Khareef Season: Why Salalah in Summer Is Magical
The Summer Nobody Tells You About
When people talk about the best time to visit Oman, they almost always mean the same thing: the cool, dry months from October to March when temperatures across the north of the country are pleasant and the skies are clear. That advice is perfectly good for Muscat, the mountains, and the desert.
But it completely misses one of the most extraordinary seasonal experiences in the entire Arabian Peninsula: the khareef.
From roughly July to September, the southern Omani city of Salalah receives the tail end of the Indian Ocean monsoon.

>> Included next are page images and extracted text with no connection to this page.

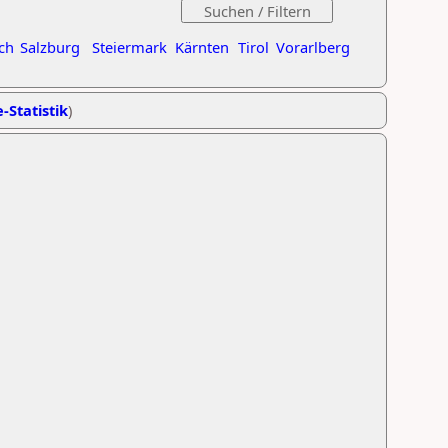
ch
Salzburg
Steiermark
Kärnten
Tirol
Vorarlberg
-Statistik
)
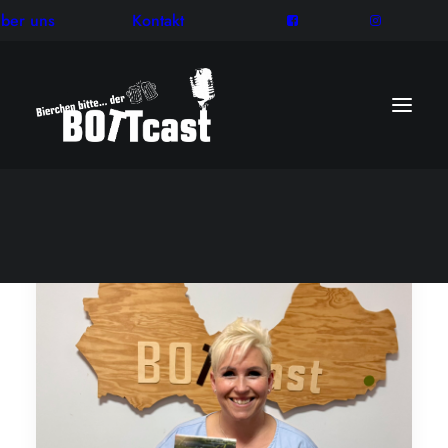
ber uns
Kontakt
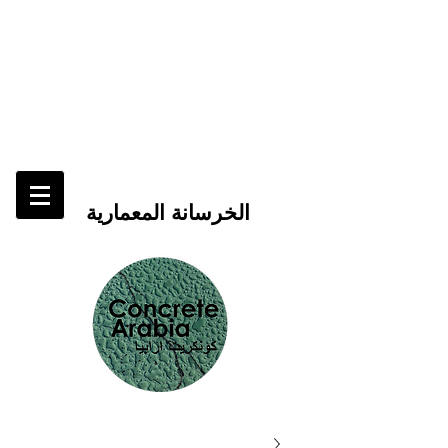
الخرسانة المعمارية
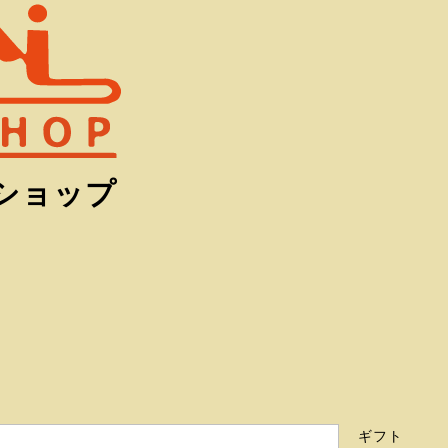
ショップ
ギフト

While the rest of the Gulf bakes in temperatures that regularly exceed 45°C with shimmering desert air, Salalah sits under a blanket of cool mist, surrounded by hills that have turned improbably, dramatically green. Waterfalls appear on cliff faces that are bone dry for nine months of the year. The air smells of grass and damp earth. Cattle graze on slopes that look more like Scotland or the Swiss Alps than southern Arabia.

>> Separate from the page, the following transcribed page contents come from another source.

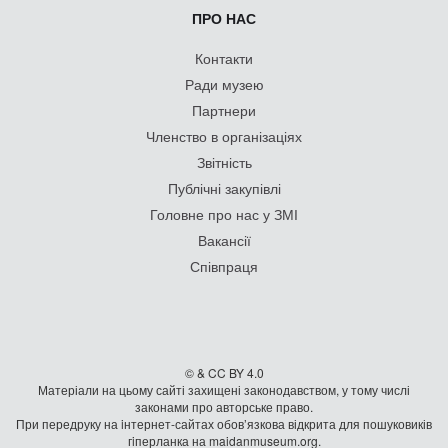
ПРО НАС
Контакти
Ради музею
Партнери
Членство в організаціях
Звітність
Публічні закупівлі
Головне про нас у ЗМІ
Вакансії
Співпраця
© & CC BY 4.0
Матеріали на цьому сайті захищені законодавством, у тому числі
законами про авторське право.
При передруку на iнтернет-сайтах обов’язкова відкрита для пошуковиків
гiперланка на maidanmuseum.org.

It is genuinely one of the most surprising and beautiful seasonal transformations on Earth.
What Is the Khareef?
Khareef is the Arabic word for autumn or harvest, but in the context of Salalah it refers specifically to the seasonal mist and drizzle that the city receives when the southwest monsoon sweeps up from the Indian Ocean between June and September. Unlike the violent, tropical monsoon rains of India or Southeast Asia, the khareef in Dhofar is gentle — more persistent drizzle and cool mist than heavy rainfall.

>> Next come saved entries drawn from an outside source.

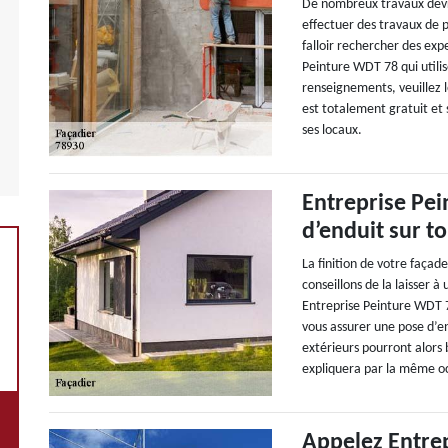
De nombreux travaux devron
effectuer des travaux de p
falloir rechercher des exp
Peinture WDT 78 qui utili
renseignements, veuillez l
est totalement gratuit et 
ses locaux.
Entreprise Pei
d’enduit sur t
La finition de votre façad
conseillons de la laisser à
Entreprise Peinture WDT 78
vous assurer une pose d’en
extérieurs pourront alors b
expliquera par la même occ
Appelez Entrep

The moisture wraps around the Dhofar Mountains, the coastal range that rises steeply behind Salalah, and transforms the vegetation entirely. Grass covers hillsides that were brown and dusty just weeks before. Trees that normally look half-dead burst into leaf. Flowers appear along roadsides. Cattle and camels wander through fields of green without being driven — there is suddenly enough for everyone to eat.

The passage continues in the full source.